When crafting goals in our group, we keep an emphasis on personal growth interests, defining personal growth goals before other categories. But what does a personal growth goal look like? How do we come up with personal growth goals if they’re the first category we discuss? While the nature of personal growth goals denotes that they will be different for everyone, a skillset gap analysis exercise can provide inspiration or guidance for defining these goals.
A skillset gap analysis exercise can be performed on your own, with a mentor, or with your manager. Working through this exercise with your manager is a terrific way for your manager to gain deeper insight into your career objectives and what is inspiring your personal growth goals. Your manager might also be able to help you identify some skillsets that need development in order to accomplish your goals. But there is no mandate that this exercise must be completed with your manager.
Exercise Objective
A skillset gap analysis can help you identify the skillsets you want to develop, grow, maintain, and even neglect. This awareness can guide you to create personal growth goals that ensure alignment with your career goals. The output of the exercise is a list of skillsets, ordered by how much investment each of the skillsets needs to help you meet your career goals.
Current Skillsets
When conducting a skillset gap analysis, you start by assessing your current skillsets. Everyone thinks about skillsets differently; some people are very concrete (React, Redux, Docker, interviewing, documentation), while others think about their skillsets more abstractly (application development, dev-ops, culture, knowledge sharing)–it’s important for your list of skillsets to match how you think about your career, so do not worry about the structure. Don’t even worry about consistency in how the skillsets are defined, just conduct a brain dump and feel free to merge, categorize, or otherwise refactor your list as you go along.

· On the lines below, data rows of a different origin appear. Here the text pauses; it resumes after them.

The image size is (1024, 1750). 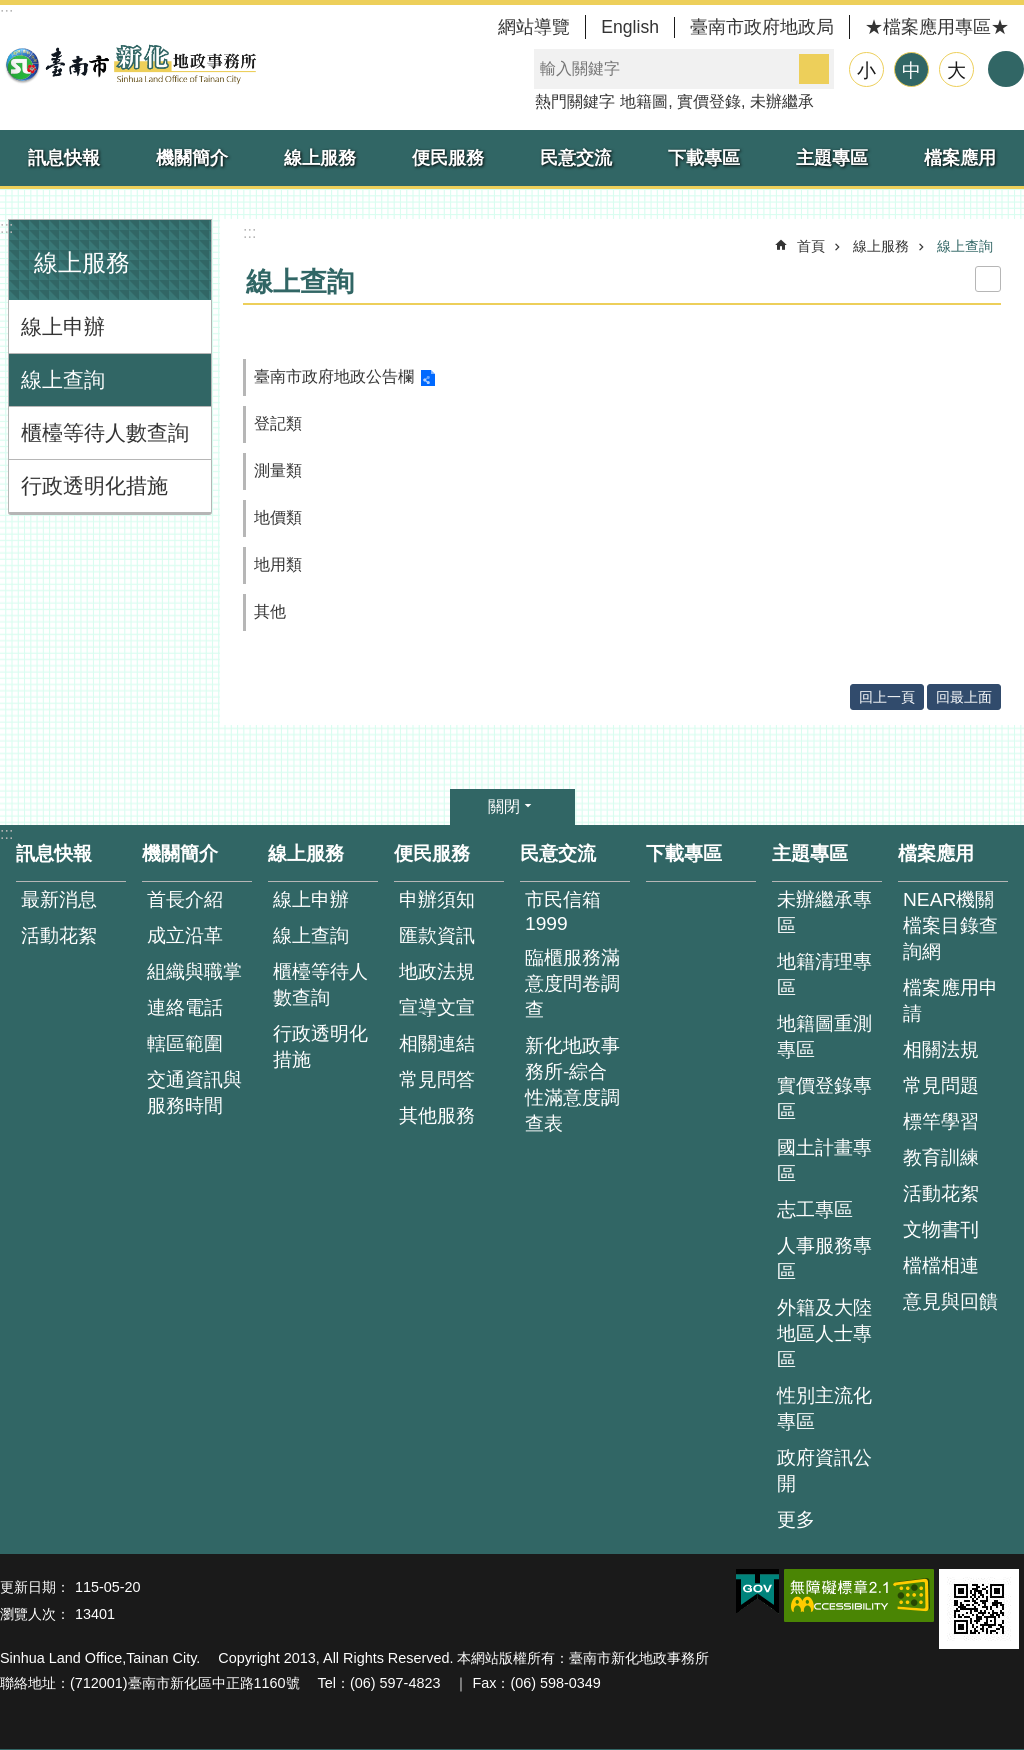 What do you see at coordinates (185, 1043) in the screenshot?
I see `轄區範圍` at bounding box center [185, 1043].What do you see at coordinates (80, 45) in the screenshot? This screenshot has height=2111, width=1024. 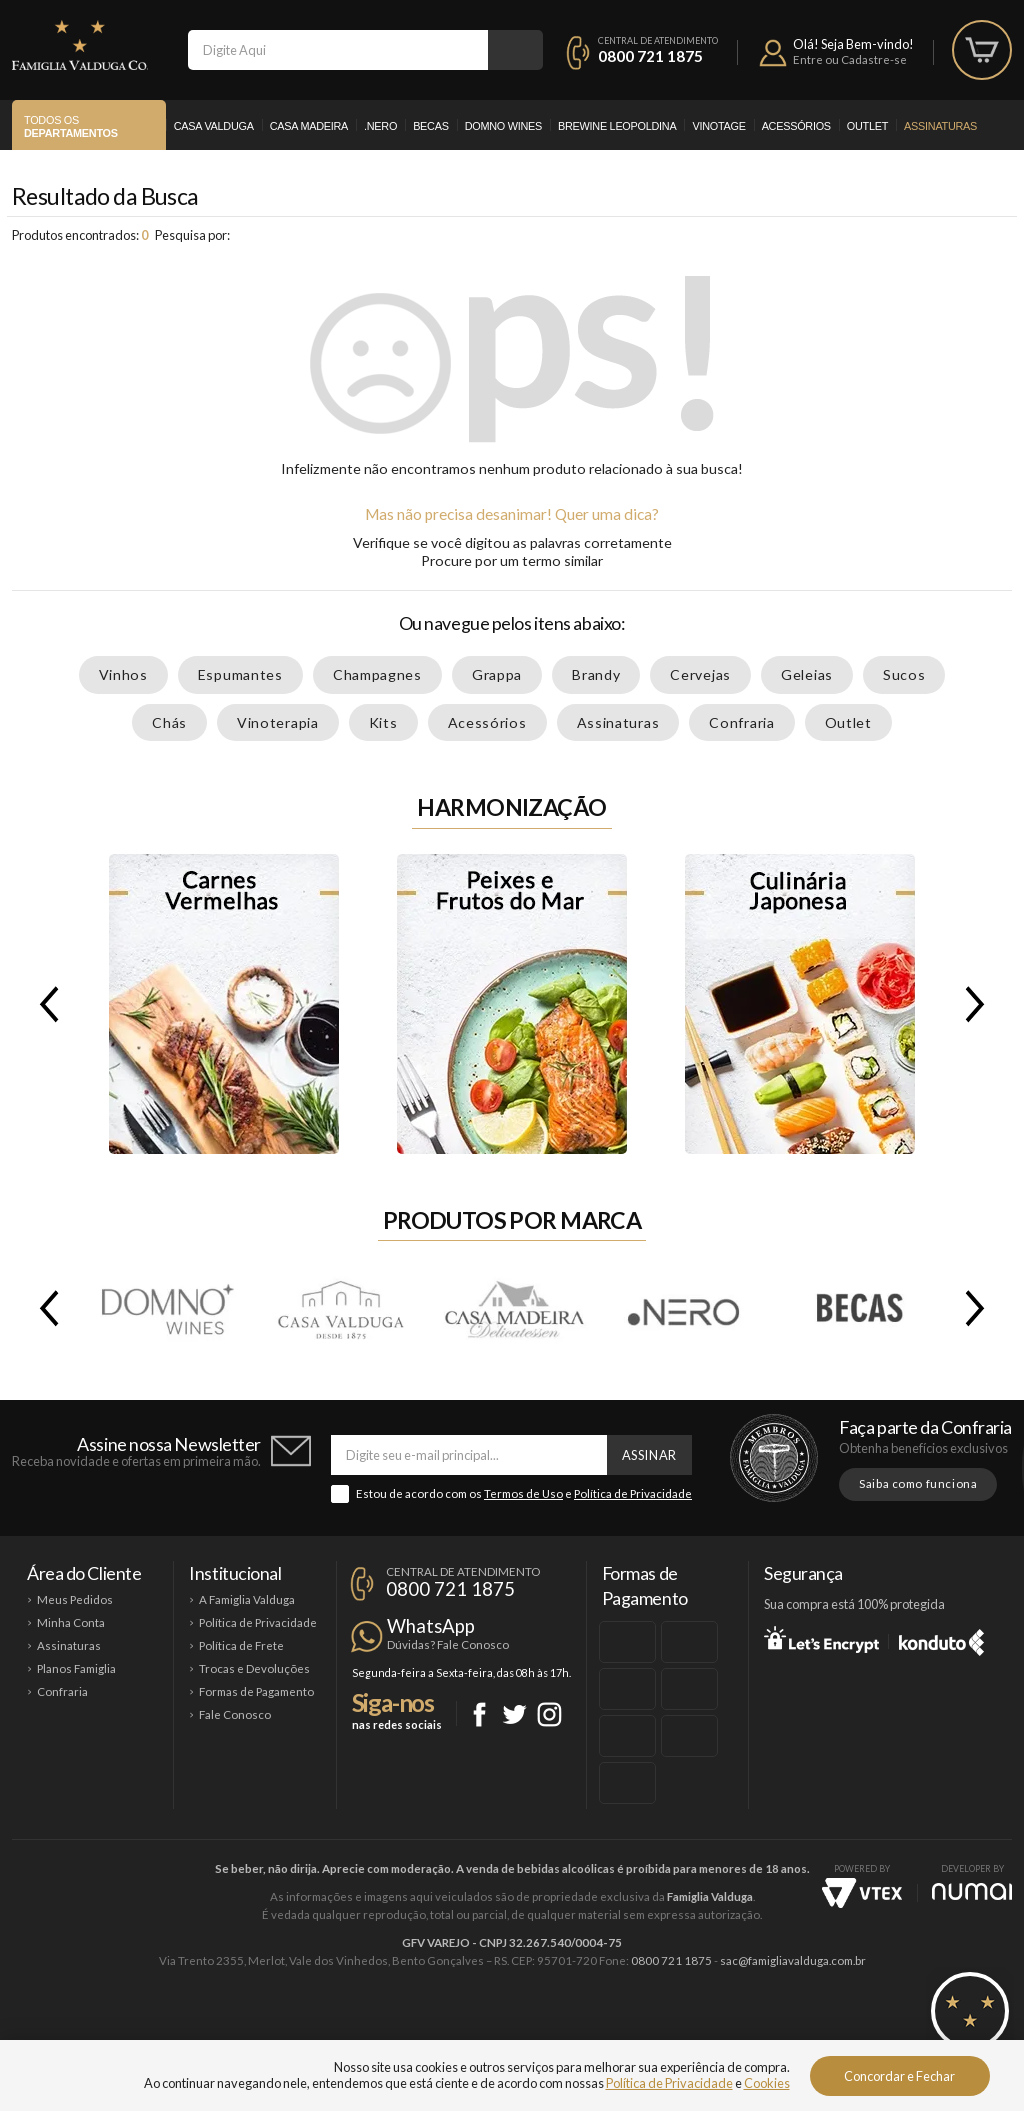 I see `Famiglia Valduga Co.` at bounding box center [80, 45].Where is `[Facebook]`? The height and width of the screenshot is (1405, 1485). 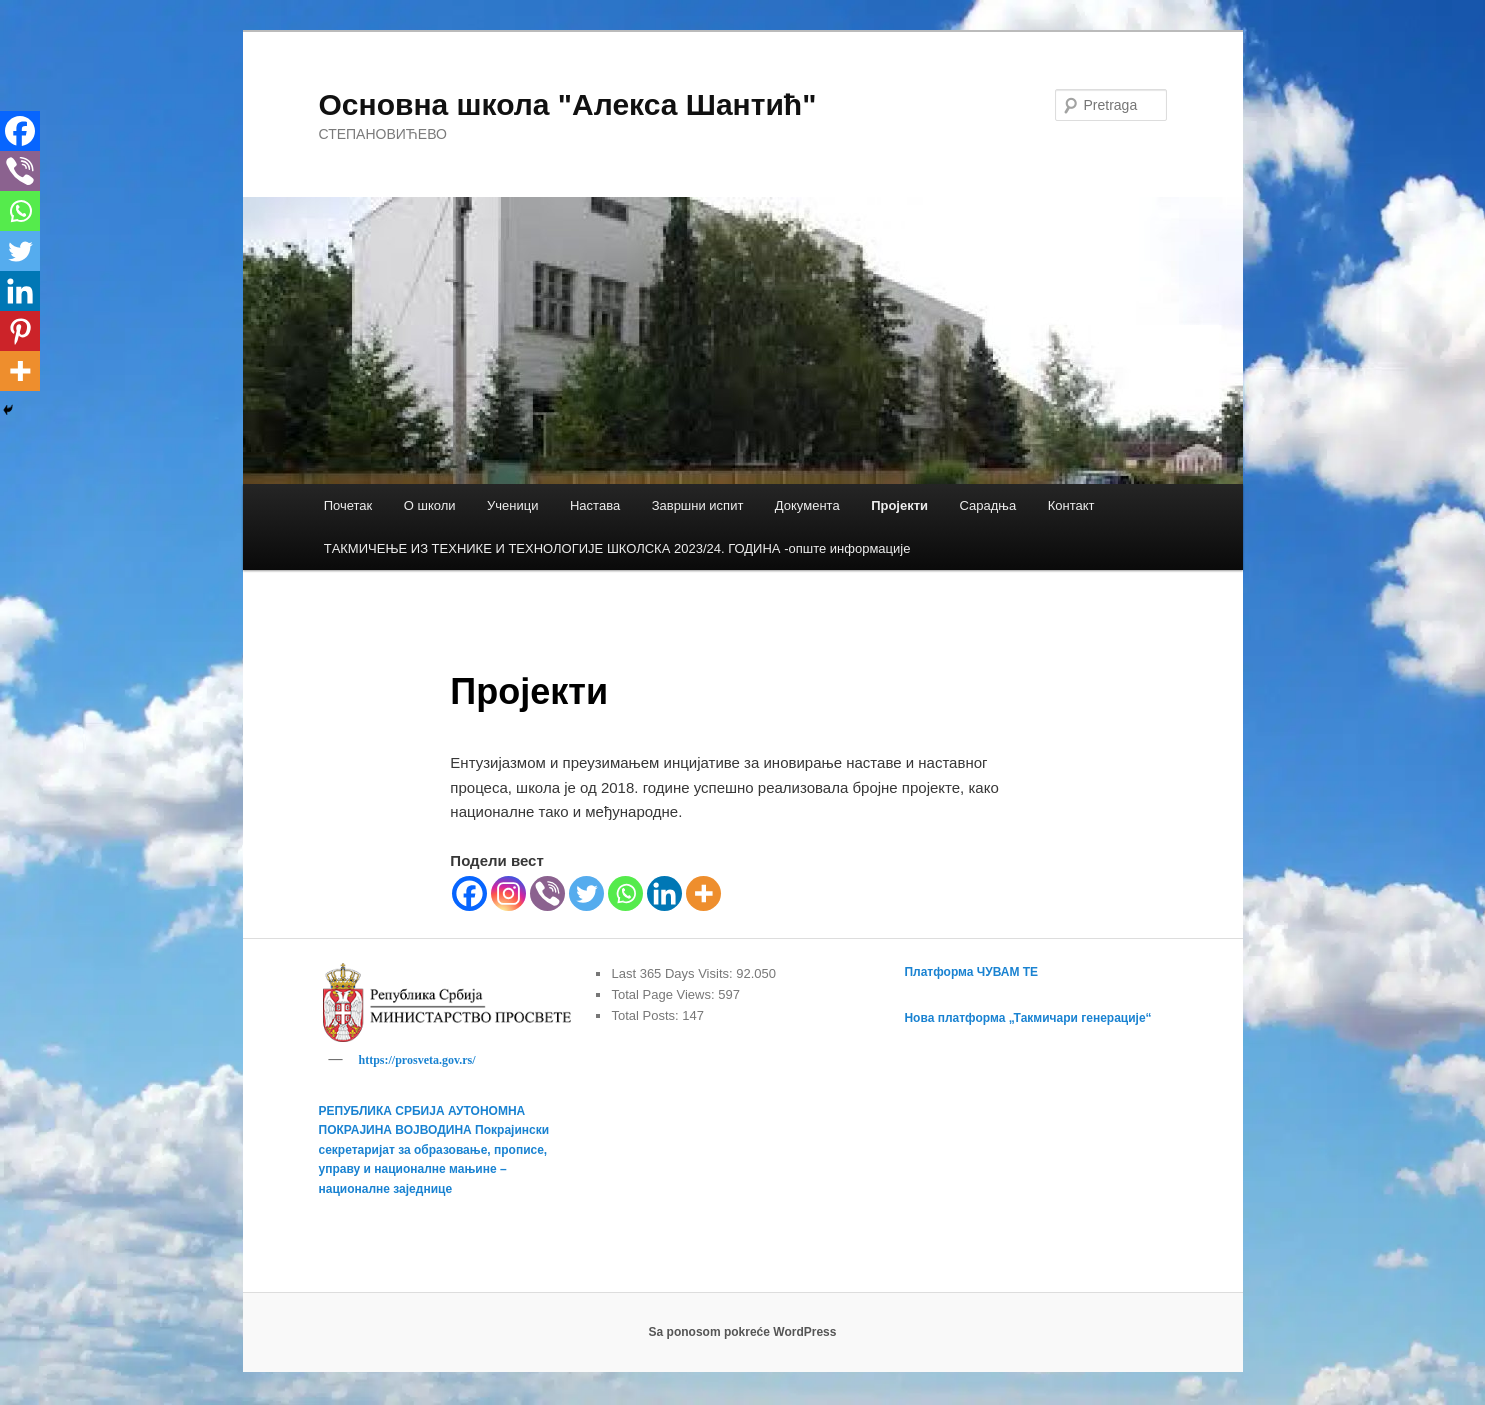 [Facebook] is located at coordinates (469, 893).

Your list of skillsets will need to be ordered by current strength; there are a couple common techniques for arriving at that output.
- Draw a pie chart of your skillsets, where the size of each slice is defined by its relative strength.
- Write the skillsets down in an ordered list, ordering them for relative strength.
With either technique, you are ranking the skillsets relative to one another. During the current skillset assessment, you are not ranking them based on how much room for growth there is; that will come later.
Desired Skillsets
The second phase of a skillset gap analysis is to define your desired skillsets; you can use either the pie chart or ordered list technique here too. Your desired skillsets can be as forward-looking as you’re comfortable thinking about. It could be one quarter, one year, 5 years, or by the end of your career. You probably have ideas for where you hope to steer your career, what types of roles you want to move into, what accomplishments you are striving for; to define your desires skillsets, you must identify what skillsets will be necessary to reach those goals. If you are unsure what skillsets will be needed to achieve a goal, your manager (or another mentor) can definitely help!
Much like the current skillsets, your desired skillsets must ultimately be ordered by relative strength–but this time, it’s the relative strength necessary to meet your objectives. Think about the future role you are aiming for and what skillsets would be needed to be successful in that new role, and order those skillsets by importance for that role. Your desired skillset list will often include skillsets that don’t yet exist in your current skillsets; and occasionally some of your current skillsets will be absent from your desired skillsets–acknowledge and embrace this, as both of those scenarios highlight notable growth opportunities.
Skillset Investments
With your current and desired skillsets defined, you can now extract an ordered list of skillsets that need investment. Consider the following current/desired skillset lists:
Current Skillsets | Desired Skillsets |
---|---|
Skillset A | Skillset B |
Skillset B | Skillset A |
Skillset C | Skillset D |
Skillset D | Skillset E |
Skillset F |
This example is using the ordered list technique for enumerating the skillsets by relative strength. We can now look at each skillset and determine what kind of investment each skillset deserves, and prioritize that list of investments.
- Skillset B: Grow (Up 1)
- Skillset D: Grow (Up 1)
- Skillset A: Maintain (Down 1)
- Skillset E: Develop (new skillset)
- Skillset F: Develop (new skillset)
- Skillset C: Neglect (absent from desired skillsets)
By annotating skillsets with Develop, Grow, Maintain, and Neglect investments, we can now be very deliberate about the prioritization of those skillsets when defining personal growth goals. You might identify skillsets that need significant growth or heavy development, or even skillsets that need little maintenance or intentional neglect. Often times, the most powerful moments of a skillset gap analysis are when you identify a skillset that can be intentionally neglected–it’s incredibly liberating when you and your manager can agree on something you can not worry about! A runner-up for that is identifying a brand new skillset that needs to be developed. Skillsets needing growth or maintenance often represent the majority of the skillsets in your list though.
Applying the Gap Analysis
Once you feel comfortable with the list of skillset investments you need to make, your skillset gap analysis is complete–for now. You should revisit this analysis on a regular basis. SAP Talk sessions are a great forum for checking in on progress and goal setting sessions are a great time to refresh your skillset investments. With a completed list of skillset investments, you should be able to work with your manager to define actionable personal growth goals.